## WHAT IS EXPECTED
Would you transcribe the entries below word for word, omitting all images?
══ DATA SUPPLIED ══
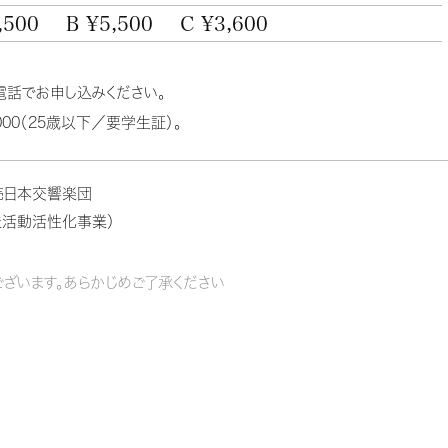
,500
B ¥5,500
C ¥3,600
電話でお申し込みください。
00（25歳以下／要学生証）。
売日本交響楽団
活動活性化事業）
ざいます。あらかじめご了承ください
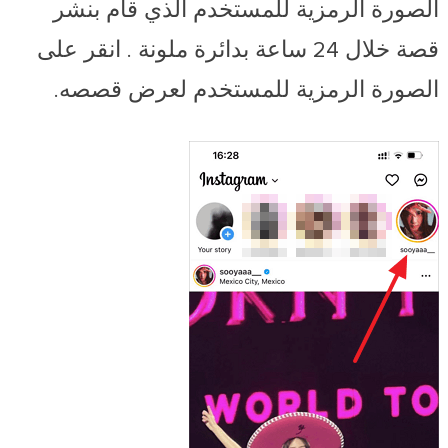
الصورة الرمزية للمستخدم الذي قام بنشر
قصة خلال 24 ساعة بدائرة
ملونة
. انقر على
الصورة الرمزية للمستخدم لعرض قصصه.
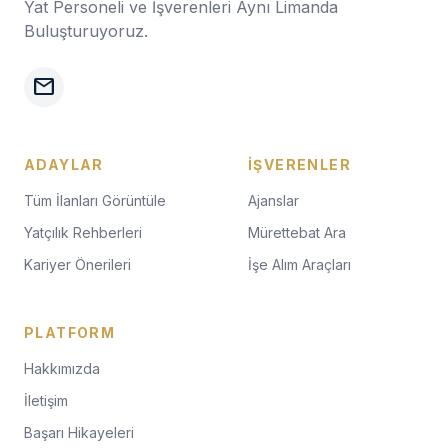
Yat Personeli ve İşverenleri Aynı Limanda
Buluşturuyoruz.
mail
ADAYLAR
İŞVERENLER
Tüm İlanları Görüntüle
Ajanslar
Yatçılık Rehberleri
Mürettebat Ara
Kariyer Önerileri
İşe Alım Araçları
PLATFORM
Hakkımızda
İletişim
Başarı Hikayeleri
═══
## ANSWER AREA
,500
B ¥5,500
C ¥3,600
電話でお申し込みください。
00（25歳以下／要学生証）。
売日本交響楽団
活動活性化事業）
ざいます。あらかじめご了承ください
الصورة الرمزية للمستخدم الذي قام بنشر
قصة خلال 24 ساعة بدائرة
ملونة
. انقر على
الصورة الرمزية للمستخدم لعرض قصصه.
Yat Personeli ve İşverenleri Aynı Limanda
Buluşturuyoruz.
mail
ADAYLAR
İŞVERENLER
Tüm İlanları Görüntüle
Ajanslar
Yatçılık Rehberleri
Mürettebat Ara
Kariyer Önerileri
İşe Alım Araçları
PLATFORM
Hakkımızda
İletişim
Başarı Hikayeleri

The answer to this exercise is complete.